All the uncertainty that has for nearly two years surrounded this 80-year-old business (UDC) will remain swirling around it.
To be clear, UDC continues to be well-run and profitable.
But what has happened is that with all the uncertainty around it, depositors have been pulling their funds from it in droves. The result is that it is now heavily dependent on ANZ for its funding.
Previously UDC was pretty much independently funded, via public deposits, albeit that it was able to lean on ANZ's high credit rating to enable that.
It is unlikely that UDC will be able to strongly attract investors' funds again till ANZ resolves the ownership question.
Whoever buys it, eventually will have to handle the situation of providing the funding - currently about $1.4 billion - that ANZ now provides to UDC. Over time the new buyers, depending on who they are, might be able to once again encourage investors back into UDC. But it will take time.
So what about a buyer?
Eat humble pie, sell to a Kiwi
Well, in my opinion, the ANZ Melbourne folk need to eat some humble pie and accept that they aren't going to get anything like $660 million for the business.
For the sake of UDC and its ongoing health, they should look to sell to a credible New Zealand enterprise.

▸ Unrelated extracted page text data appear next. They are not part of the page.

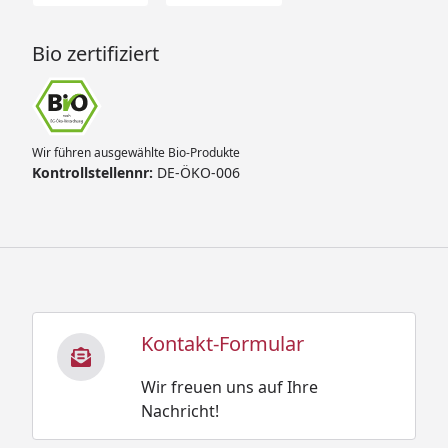
Bio zertifiziert
Wir führen ausgewählte Bio-Produkte
Kontrollstellennr:
DE-ÖKO-006
Kontakt-Formular
Wir freuen uns auf Ihre
Nachricht!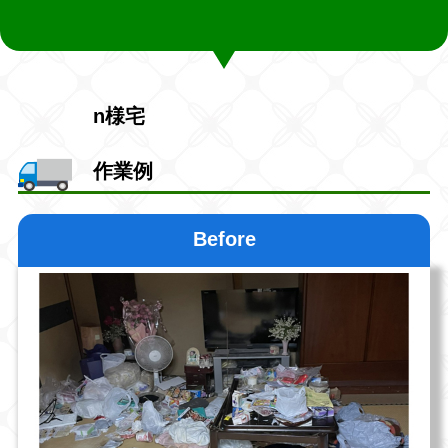
n様宅
作業例
Before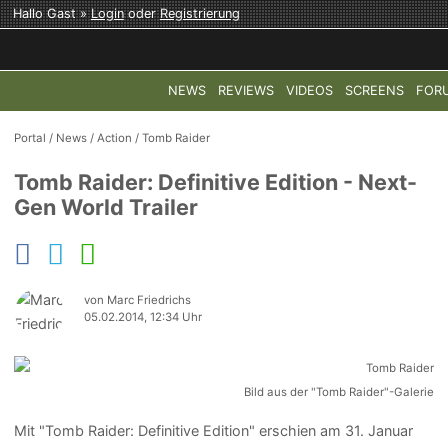
Hallo Gast »
Login
oder
Registrierung
NEWS
REVIEWS
VIDEOS
SCREENS
FOR
TOP-THEMEN:
COD: MODERN WARFARE 4
HALO: CAMPAI
Portal
/
News
/
Action
/
Tomb Raider
Tomb Raider: Definitive Edition - Next-
Gen World Trailer
von Marc Friedrichs
05.02.2014, 12:34 Uhr
Bild aus der "Tomb Raider"-Galerie
Mit "Tomb Raider: Definitive Edition" erschien am 31. Januar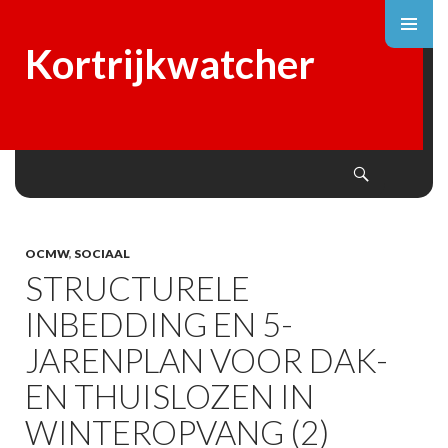
Kortrijkwatcher
Search
SKIP
TO
CONTENT
OCMW
,
SOCIAAL
STRUCTURELE
INBEDDING EN 5-
JARENPLAN VOOR DAK-
EN THUISLOZEN IN
WINTEROPVANG (2)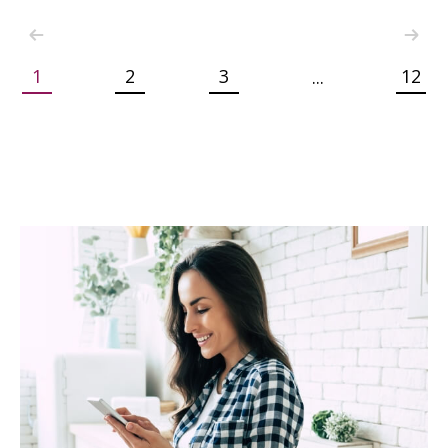
1
2
3
12
...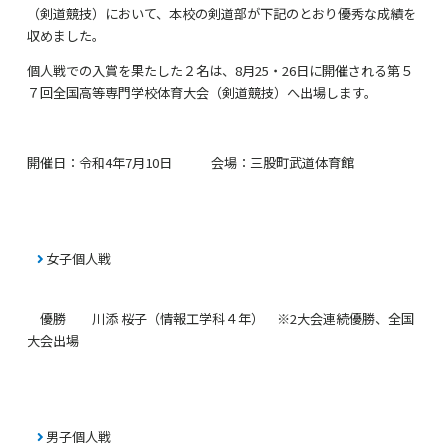
（剣道競技）において、本校の剣道部が下記のとおり優秀な成績を
収めました。
個人戦での入賞を果たした２名は、
8
月
25
・
26
日に開催される第５
７回全国高等専門学校体育大会（剣道競技）へ出場します。
開催日：令和
4
年
7
月
10
日 会場：三股町武道体育館
女子個人戦
優勝 川添 桜子（情報工学科４年） ※
2
大会連続優勝、全国
大会出場
男子個人戦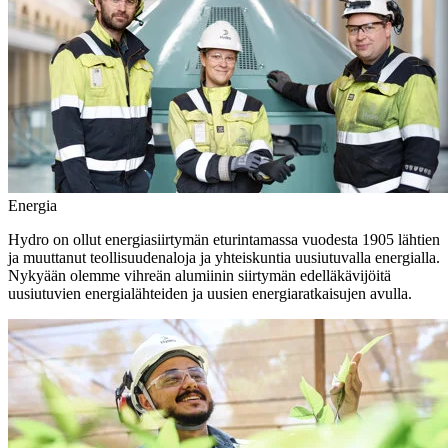
Energia
Hydro on ollut energiasiirtymän eturintamassa vuodesta 1905 lähtien
ja muuttanut teollisuudenaloja ja yhteiskuntia uusiutuvalla energialla.
Nykyään olemme vihreän alumiinin siirtymän edelläkävijöitä
uusiutuvien energialähteiden ja uusien energiaratkaisujen avulla.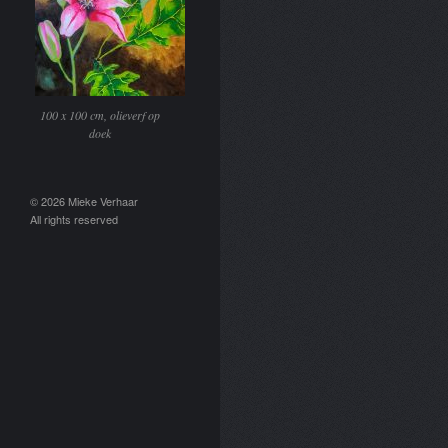
100 x 100 cm, olieverf op
doek
© 2026 Mieke Verhaar
All rights reserved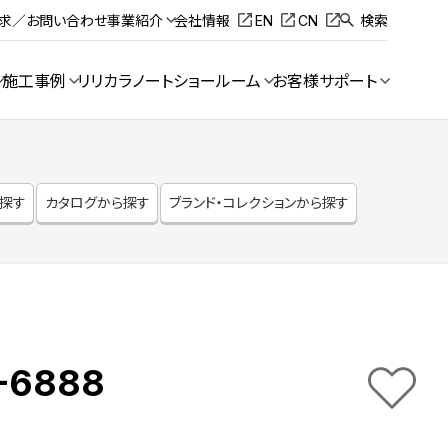
請求／お問い合わせ
事業紹介
会社情報
EN
CN
検索
施工事例
リリカラノート
ショールーム
お客様サポート
ら探す
カタログから探す
ブランド・コレクションから探す
-6888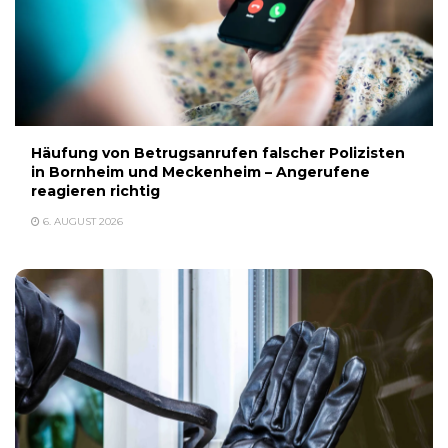
Häufung von Betrugsanrufen falscher Polizisten
in Bornheim und Meckenheim – Angerufene
reagieren richtig
6. AUGUST 2026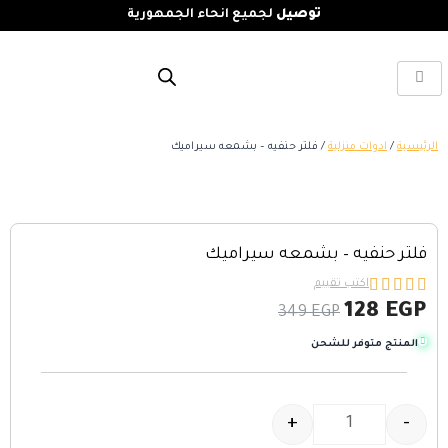
توصيل
لجميع انحاء الجمهورية
الرئيسية
/
ادوات منزلية
/ فلتر حنفيه – بشمعه سيراميك
فلتر حنفيه – بشمعه سيراميك





اكتب تقييم
128
EGP
349
EGP
المنتج متوفر للشحن
+
-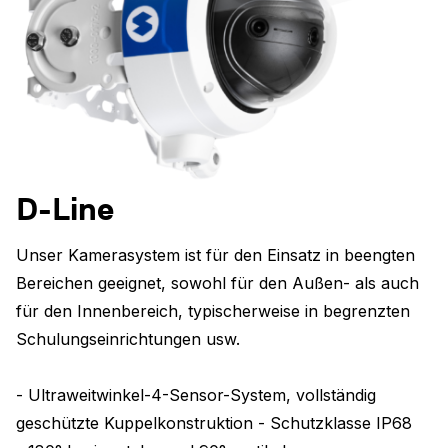
D-Line
Unser Kamerasystem ist für den Einsatz in beengten
Bereichen geeignet, sowohl für den Außen- als auch
für den Innenbereich, typischerweise in begrenzten
Schulungseinrichtungen usw.
- Ultraweitwinkel-4-Sensor-System, vollständig
geschützte Kuppelkonstruktion - Schutzklasse IP68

We know that Heartland Bank was very keen - although how it would fund such an acquisition would be a key question. But where there is a will there is a way. And there's no doubt that installation of such an owner might help to restore some public confidence back into taking up investments with UDC.
Or what about Kiwibank? Maybe with its new backing from the NZ Super Fund and ACC it could consider such a deal.
ANZ has made such a mess of this that I think its biggest priority should not be the price - but on getting the best owner. And to be honest I think it owed that to UDC all along.
I hope for the sake of UDC and its staff - and for those who have enjoyed borrowing from it and investing in it - that this is sorted out soon.
Sometimes you have to swallow medicine that doesn't taste too good. I think this is one such occasion for those at the top of ANZ.